Critics and fans alike hail pianist and composer Satoko Fujii as one of the most original voices in jazz today. She’s “a virtuoso piano improviser, an original composer and a bandleader who gets the best collaborators to deliver," says John Fordham in The Guardian. In concert and on nearly 100 albums as a leader or co-leader, she synthesizes jazz, contemporary classical, avant-rock, and folk musics into an innovative style instantly recognizable as hers alone. A prolific band leader and recording artist, she celebrated her 60th birthday in 2018 by releasing one album a month from bands old and new, from solo to large ensemble. Franz A. Matzner in All About Jazz likened the twelve albums to “an ecosystem of independently thriving organisms linked by the shared soil of Fujii's artistic heritage and shaped by the forces of her creativity.”
Trumpeter and composer Natsuki Tamura is internationally recognized for a unique vocabulary that blends extended techniques with touching jazz lyricism. This unpredictable virtuoso has led bands with radically different approaches throughout his career. He’s played avant-rock jazz fusion with First Meeting, the Natsuki Tamura Quartet, and Junk Box. Since 2003, he has focused on the intersection of European folk music and sound abstraction with Gato Libre. He also has recorded three albums of solo trumpet. A member many of Fujii’s ensembles, he has recorded 7 duet CDs with her.
Peter Orins is a French drummer and one of the founders of the Muzzix collective. He’s developed his playing over the years, performing in various jazz bands in Lille since the early 90’s, and participating in experimental and improvised music projects. In addition to serving as an artistic director of Muzzix and helming the record label Circum-Disc, he leads several bands including Toc, Abdou/Dang/Orins, and Wei3. Among the musicians he plays with, both inside and outside the Muzzix collective, are Dave Rempis, Sophie Agnel, Didier Lasserre, Joke Lanz, Jasper Stadhouders, Petr Vrba, Maciej Garbowski, Jarry Singla, and Didier Aschour, among others.
Insatiable innovator of the whole sound spectrum of the trumpet, Christian Pruvost developed a very poetic and personal language for his entirely acoustic expedition. He is involved in collaborations as much in jazz as in creative and experimental music (founding member of the Muzzix and Zoone Libre collectives). In perpetual research on horns and pipes as well as different resonators and their transformations, he performs free improvisation and contemporary music with many artists in France and on all continents. He is a member of several ensembles and collectives such as Muzzix, Dedalus, Ensemble UN, Organik Orchestra, The Bridge, Ouïe Dire, and Ensemble 0, among others.
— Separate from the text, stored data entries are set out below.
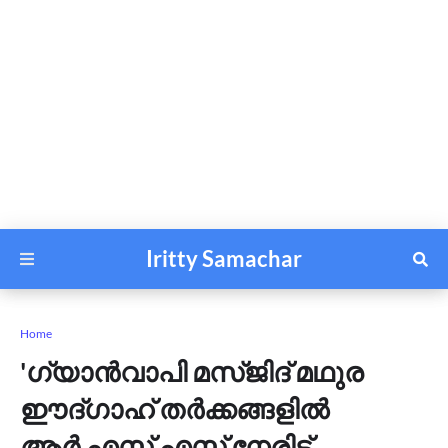
Iritty Samachar
Home
'ഗ്യാൻവാപി മസ്ജിദ് മഥുര
ഈദ്​ഗാഹ് തർക്കങ്ങളിൽ
ആർ.എസ്.എസ് നേരിട്ട്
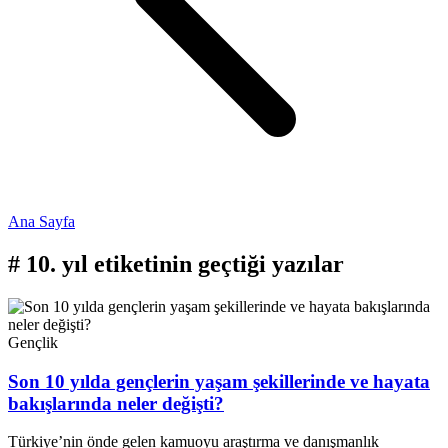
Ana Sayfa
#
10. yıl
etiketinin geçtiği yazılar
Gençlik
Son 10 yılda gençlerin yaşam şekillerinde ve hayata
bakışlarında neler değişti?
Türkiye’nin önde gelen kamuoyu araştırma ve danışmanlık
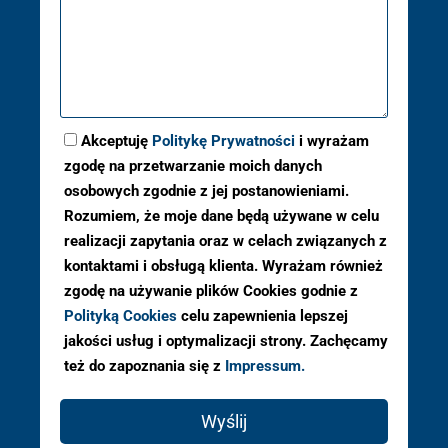
Akceptuję
Politykę Prywatności
i wyrażam
zgodę na przetwarzanie moich danych
osobowych zgodnie z jej postanowieniami.
Rozumiem, że moje dane będą używane w celu
realizacji zapytania oraz w celach związanych z
kontaktami i obsługą klienta. Wyrażam również
zgodę na używanie plików Cookies godnie z
Polityką Cookies
celu zapewnienia lepszej
jakości usług i optymalizacji strony. Zachęcamy
też do zapoznania się z
Impressum.
Wyślij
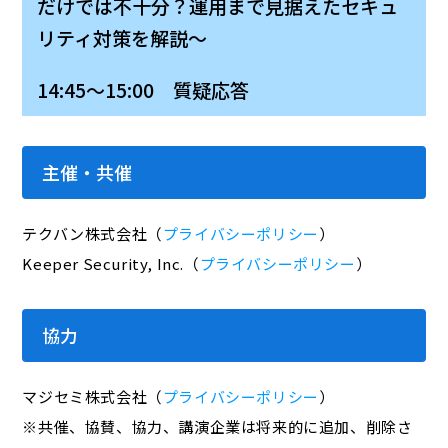
だけでは不十分？運用まで見据えたセキュ
リティ対策を解説～
14:45～15:00 質疑応答
主催・共催
テクバン株式会社（
プライバシーポリシー
）
Keeper Security, Inc.（
プライバシーポリシー
）
協力
マジセミ株式会社（
プライバシーポリシー
）
※共催、協賛、協力、講演企業は将来的に追加、削除さ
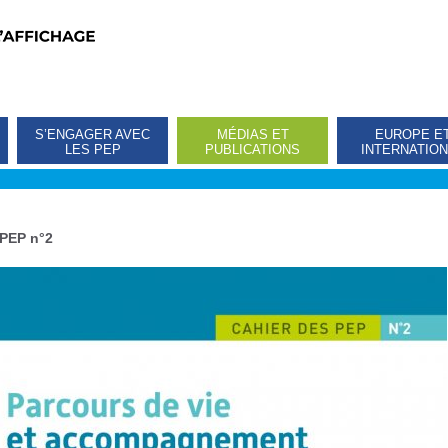
S’ENGAGER AVEC
MÉDIAS ET
EUROPE E
LES PEP
PUBLICATIONS
INTERNATIO
 PEP n°2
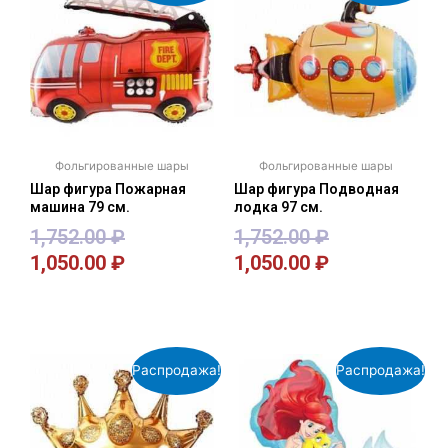
Фольгированные шары
Фольгированные шары
Шар фигура Пожарная
Шар фигура Подводная
машина 79 см.
лодка 97 см.
1,752.00
₽
1,752.00
₽
1,050.00
₽
1,050.00
₽
В корзину
В корзину
Распродажа!
Распродажа!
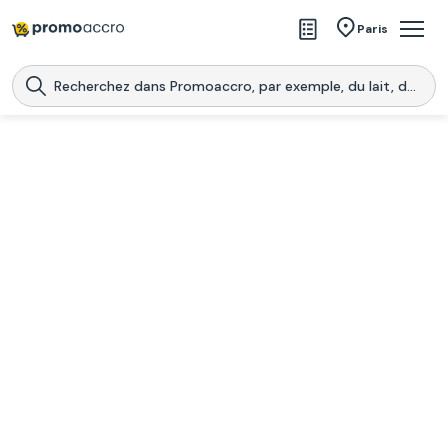
Magasins
Paris
Produits
Centres commerciaux
Télécharge l’application
Télécharger
Promoaccro
l'application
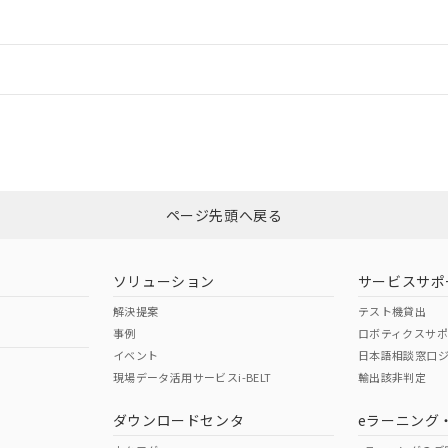
ードすることができます。
情報更新：
ログイン/会員登録
CCC認証
電波法
みください。
N/A
N/A
非含有証明書
※3
ページ先頭へ戻る
ダウンロードはこちら
型式承認
NK型式承認
ABS型式承認
韓国
（日本
（アメリカ
ソリューション
サービスサポ
舶規格）
船舶規格）
船舶規格）
解決提案
テスト機貸出
事例
ロボティクスサ
No
No
イベント
日本語相談窓口
現場データ活用サービスi-BELT
輸出該非判定
I)
PBBs
PBDEs
DBP
ダウンロードセンタ
eラーニング
この製品の規格認証/適合
その他の認証はこちらのページからご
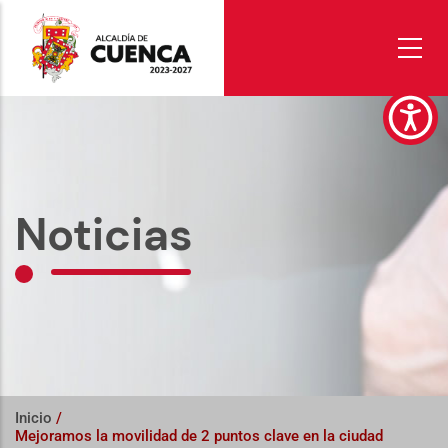
Pasar
al
contenido
principal
Noticias
Inicio
/
Mejoramos la movilidad de 2 puntos clave en la ciudad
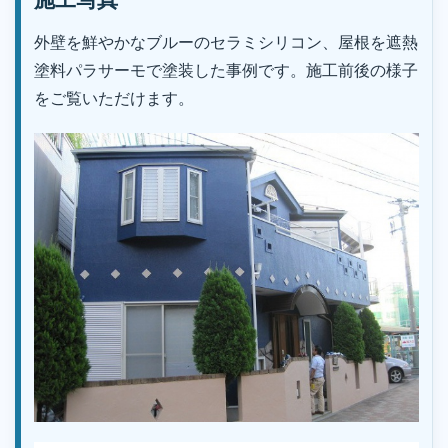
外壁を鮮やかなブルーのセラミシリコン、屋根を遮熱
塗料パラサーモで塗装した事例です。施工前後の様子
をご覧いただけます。
｜株式会社丸巧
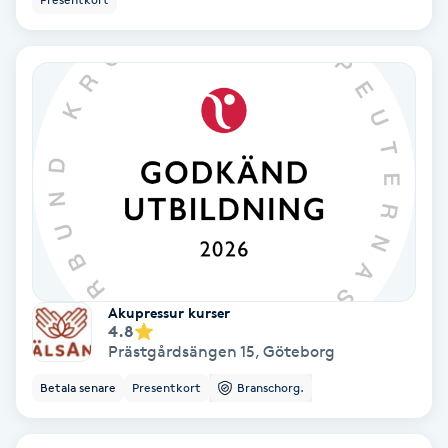
Lymfmassage
Läpptatuering
M
Makeup
Manikyr & Pedikyr
Massage
Medial vägledning
Akupressur kurser
4.8
Prästgårdsängen 15
,
Göteborg
Medicinsk massage
Betala senare
Presentkort
Branschorg.
Meditation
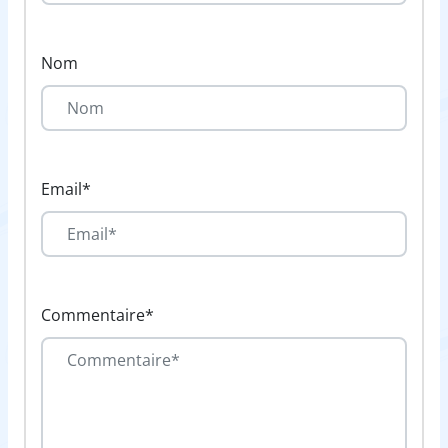
Nom
Email*
Commentaire*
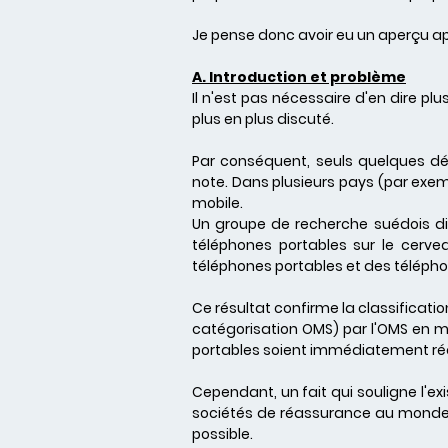
Je pense donc avoir eu un aperçu ap
A. Introduction et problème
Il n'est pas nécessaire d'en dire p
plus en plus discuté.
Par conséquent, seuls quelques dé
note. Dans plusieurs pays (par exemp
mobile.
Un groupe de recherche suédois dir
téléphones portables sur le cerve
téléphones portables et des télépho
Ce résultat confirme la classificat
catégorisation OMS) par l'OMS en ma
portables soient immédiatement rédu
Cependant, un fait qui souligne l'ex
sociétés de réassurance au monde, 
possible.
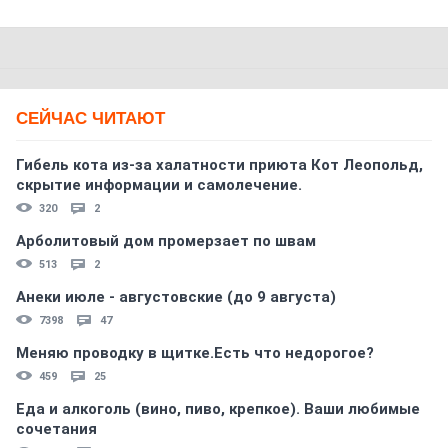
СЕЙЧАС ЧИТАЮТ
Гибель кота из-за халатности приюта Кот Леопольд,
скрытиe информации и самолечение.
320
2
Арболитовый дом промерзает по швам
513
2
Анеки июле - августовские (до 9 августа)
7398
47
Меняю проводку в щитке.Есть что недорогое?
459
25
Еда и алкоголь (вино, пиво, крепкое). Ваши любимые
сочетания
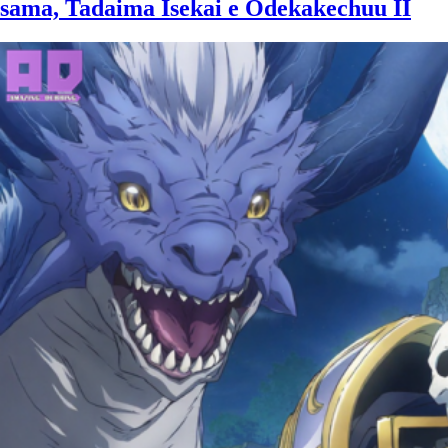
sama, Tadaima Isekai e Odekakechuu II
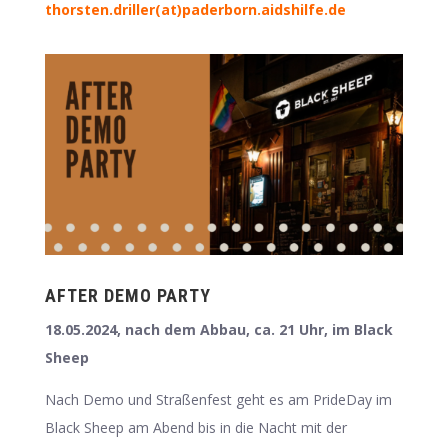
thorsten.driller(at)paderborn.aidshilfe.de
AFTER DEMO PARTY
18.05.2024, nach dem Abbau, ca. 21 Uhr, im Black
Sheep
Nach Demo und Straßenfest geht es am PrideDay im
Black Sheep am Abend bis in die Nacht mit der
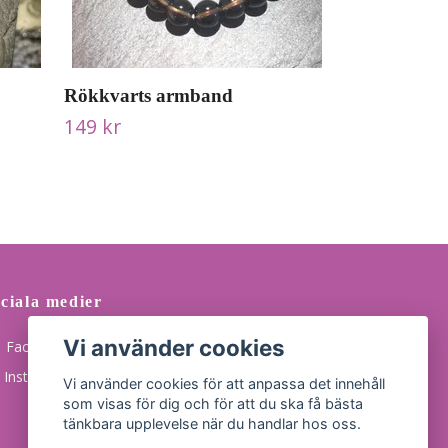
Rökkvarts armband
149 kr
ciala medier
Vi använder cookies
Facebook
Instagram
Vi använder cookies för att anpassa det innehåll
som visas för dig och för att du ska få bästa
tänkbara upplevelse när du handlar hos oss.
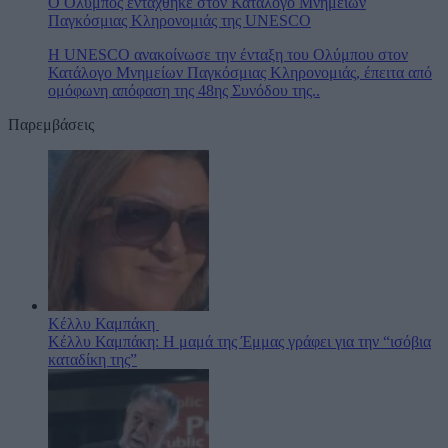
Ο Όλυμπος εντάχθηκε στον Κατάλογο Μνημείων
Παγκόσμιας Κληρονομιάς της UNESCO
Η UNESCO ανακοίνωσε την ένταξη του Ολύμπου στον
Κατάλογο Μνημείων Παγκόσμιας Κληρονομιάς, έπειτα από
ομόφωνη απόφαση της 48ης Συνόδου της..
Παρεμβάσεις
Κέλλυ Καμπάκη
Κέλλυ Καμπάκη: Η μαμά της Έμμας γράφει για την “ισόβια
καταδίκη της”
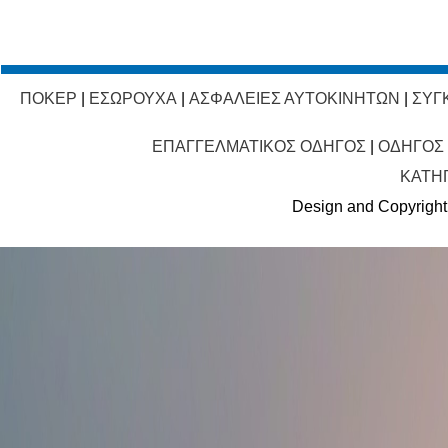
ΠΟΚΕΡ
|
ΕΣΩΡΟΥΧΑ
|
ΑΣΦΑΛΕΙΕΣ ΑΥΤΟΚΙΝΗΤΩΝ
|
ΣΥΓ
ΕΠΑΓΓΕΛΜΑΤΙΚΟΣ ΟΔΗΓΟΣ
|
ΟΔΗΓΟΣ
ΚΑΤΗ
Design and Copyright 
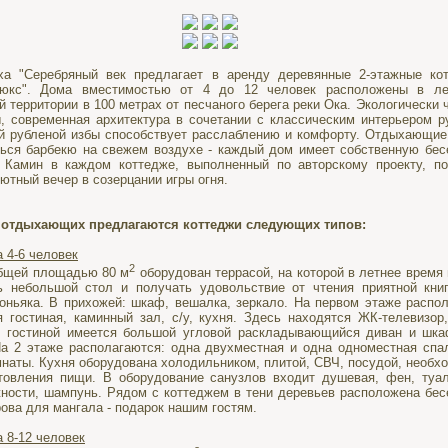
а "Серебряный век предлагает в аренду деревянные 2-этажные ко
люкс". Дома вместимостью от 4 до 12 человек расположены в л
 территории в 100 метрах от песчаного берега реки Ока. Экологически 
, современная архитектура в сочетании с классическим интерьером р
й рубленой избы способствует расслаблению и комфорту. Отдыхающие
ься барбекю на свежем воздухе - каждый дом имеет собственную бес
 Камин в каждом коттедже, выполненный по авторскому проекту, п
ютный вечер в созерцании игры огня.
 отдыхающих предлагаются коттеджи следующих типов:
 4-6 человек
2
бщей площадью 80 м
оборудован террасой, на которой в летнее время
ь небольшой стол и получать удовольствие от чтения приятной кни
оньяка. В прихожей: шкаф, вешалка, зеркало. На первом этаже распо
я гостиная, каминный зал, с/у, кухня. Здесь находятся ЖК-телевизор
В гостиной имеется большой угловой раскладывающийся диван и шк
а 2 этаже располагаются: одна двухместная и одна одноместная спа
мнаты. Кухня оборудована холодильником, плитой, СВЧ, посудой, необх
товления пищи. В оборудование санузлов входит душевая, фен, туа
ности, шампунь. Рядом с коттеджем в тени деревьев расположена бес
ова для мангала - подарок нашим гостям.
 8-12 человек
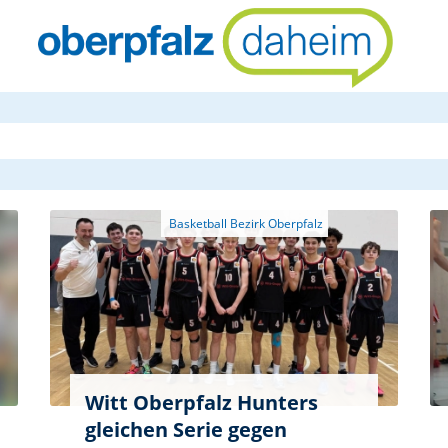
oberpfalzda
Witt Oberpfalz Hunters
gleichen Serie gegen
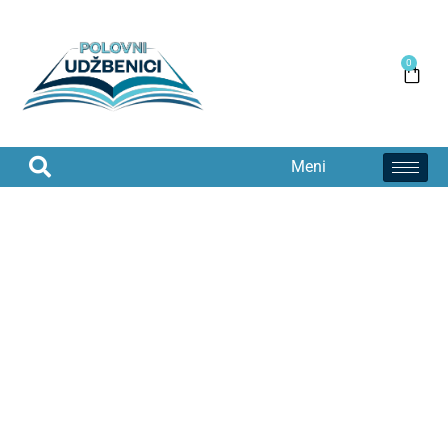
0
Meni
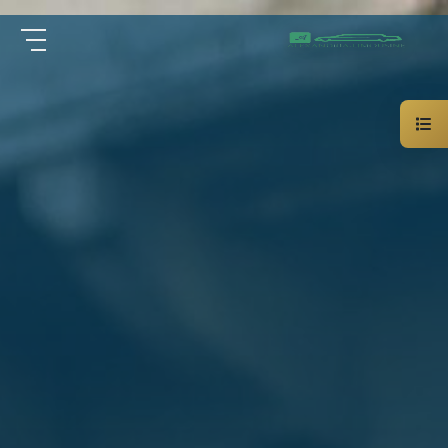
سيارة
الرئيسية
خاصة
بالسائق
من نحن
ليموزين
الاسكندرية
القاهرة
الخدمات
شركات
الليموزين
مقالات
فى
القاهرة
اتصل بنا
شركات
ليموزين
في
01000948802
الاسكندرية
شركات
EN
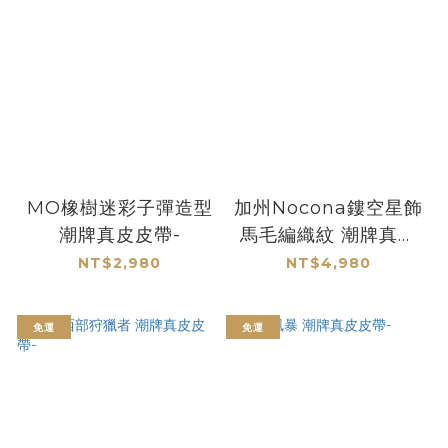
MO橡樹迷彩子彈造型
加州Nocona鏤空星飾
潮牌真皮皮帶-
馬毛編織紋 潮牌真皮
皮帶-
NT$2,980
NT$4,980
免運
免運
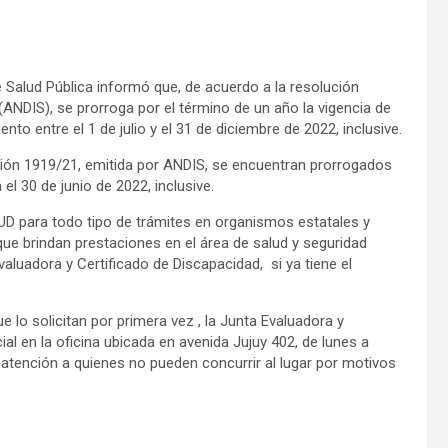
e Salud Pública informó que, de acuerdo a la resolución
ANDIS), se prorroga por el término de un año la vigencia de
to entre el 1 de julio y el 31 de diciembre de 2022, inclusive.
ución 1919/21, emitida por ANDIS, se encuentran prorrogados
l 30 de junio de 2022, inclusive.
UD para todo tipo de trámites en organismos estatales y
ue brindan prestaciones en el área de salud y seguridad
valuadora y Certificado de Discapacidad, si ya tiene el
 lo solicitan por primera vez , la Junta Evaluadora y
al en la oficina ubicada en avenida Jujuy 402, de lunes a
da atención a quienes no pueden concurrir al lugar por motivos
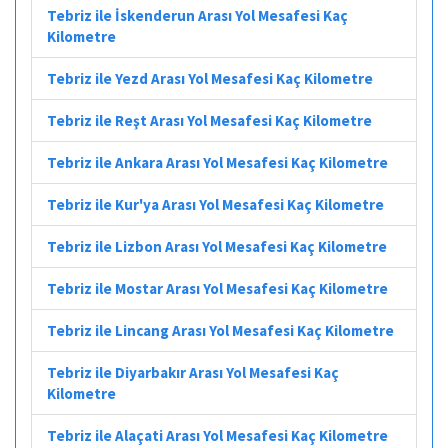
Tebriz ile İskenderun Arası Yol Mesafesi Kaç
Kilometre
Tebriz ile Yezd Arası Yol Mesafesi Kaç Kilometre
Tebriz ile Reşt Arası Yol Mesafesi Kaç Kilometre
Tebriz ile Ankara Arası Yol Mesafesi Kaç Kilometre
Tebriz ile Kur'ya Arası Yol Mesafesi Kaç Kilometre
Tebriz ile Lizbon Arası Yol Mesafesi Kaç Kilometre
Tebriz ile Mostar Arası Yol Mesafesi Kaç Kilometre
Tebriz ile Lincang Arası Yol Mesafesi Kaç Kilometre
Tebriz ile Diyarbakır Arası Yol Mesafesi Kaç
Kilometre
Tebriz ile Alaçati Arası Yol Mesafesi Kaç Kilometre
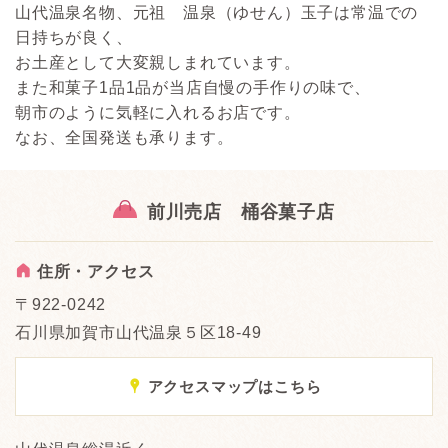
山代温泉名物、元祖 温泉（ゆせん）玉子は常温での
日持ちが良く、
お土産として大変親しまれています。
また和菓子1品1品が当店自慢の手作りの味で、
朝市のように気軽に入れるお店です。
なお、全国発送も承ります。
前川売店 桶谷菓子店
A
住所・アクセス
〒922-0242
石川県加賀市山代温泉５区18-49
x
アクセスマップはこちら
Ikue Mori arrived in New York in 1977 and started playing drums in the band DNA. In the mid 80’s, she started playing drum machines and got involved in the downtown improvising community and she has since collaborated with numerous musicians and artists throughout the US, Europe, and Asia, while continuing to produce and release her own music. Ikue won the Distinctive Award for Prix Ars Electronics Digital Music in 1999 and shortly after started using a laptop computer to expand her vocabulary not only to play sounds but create and control the visual work. She received a grant from the Foundation for Contemporary Arts in 2006, and an Instant Award for improvising music in 2019.